At the subsystem API boundary, calling code will be expected to provide an implementation of the error-handling interface. In general, this should translate the deeper-perspective blame into a shallower perspective for eventual use in explaining the problem to the user. An intermediate-layer handler will then further delegate blame back to the ever-shallower layers until there’s nothing left but presentation.

Number One, Make it Show!

Misquote Picard if it helps, but top priority with error reporting is to put helpful and meaningful information in front of the end-user.

Given the architecture explained above, most of an application will rely on a chain-of-responsibility, but that chain needs an end.
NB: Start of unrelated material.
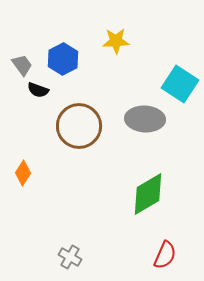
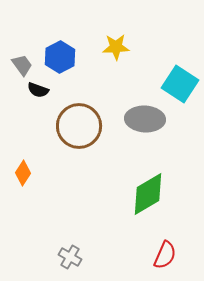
yellow star: moved 6 px down
blue hexagon: moved 3 px left, 2 px up
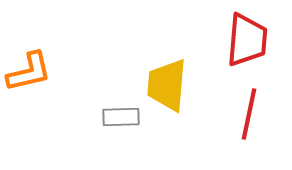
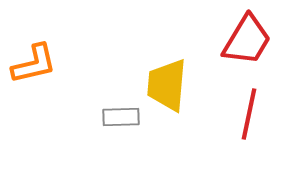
red trapezoid: rotated 26 degrees clockwise
orange L-shape: moved 5 px right, 8 px up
There are a million ways to do it, but a few common patterns prevail in many domains.

If you can localize where an error came from within a particular source document, you’d generally like to include context with the error report. The usual strategy is to show the offending line, ideally with a specific portion highlighted somehow.

Let’s generalize this idea just a bit:

We can decide on an abstract interface for finally presenting error messages to the end user, and then provide a “convenience” implementation or two. For example, these days command-line consoles can usually display color text and thus beautiful error messages, but if you’re forwarding errors to a logging subsystem then chances are you want plain and terse.

In a journeyman-class implementation, a good error message needs text to explain what went wrong as well as context that shows the root cause of the problems. Each element of that context has a specific (and named) role in stimulating the conflict between actuality and validity.

Often a context will refer to a specific bit of an input file. When two or more targets appear very close to each other in the same file, it’s nice if the display shows a single contiguous context rather than repeating the overlap.

Sometimes context will refer to some sort of environmental factor or internal application limitation. In these cases, it may not be possible to show context but the matter still has some sort of textual expression.

In master-class implementation, a more complete error-message structure may also denote subsystem, severity, and general category. It may have short-form and long-form text used for different purposes. It may have all this information keyed to error codes in some data table. (Please note: Error codes have nothing to do with exceptional return-values.)

“Enterprise-Class” System Integration Considerations

Much of what follows restates and amplifies this answer on StackExchange.

Error codes can be absolutely precise. Therefore, use a different one for each and every distinguishable fault, even if it’s the same problem detected in a different line of code.

If the help desk asks you to split an error code on some condition, do so. Test the condition to decide which code to yield.

Error codes should be searchable, terse, easy to notice, and hard to mess up. A good structure is probably a short alphabetic prefix, a (non-significant) dash, and a sequence number starting at 1000. The prefix should identify which subsystem detected the error so that teams can work independently.

The decision to keep the error-code registry out of the codebase is more a question of distribution. If the system is used in different organizations, they each need access to their matching version of the list. Consider a CSV file that rides along with the application, and also whether your application would benefit from message translation.

One Simple Sample Design

Let a module provide some key toys:

Two kinds of “blame” objects:
- One points into a user file (with an offset and length).
- One just contains a string, used for environmental facts.
An “error-gloss” structure gets a short mnemonic, a severity, and a string-formatting template.
An “error-message” refers to a particular error-gloss and a list of blame objects.
Two functions that format short-form and long-form error messages to the console.
A few typical error-gloss objects that describe common problems with scanning and parsing.

So at the end of the day, the last link in the chain of responsibility is a procedure which accepts an “error-message” object and does whatever it takes to inform the user.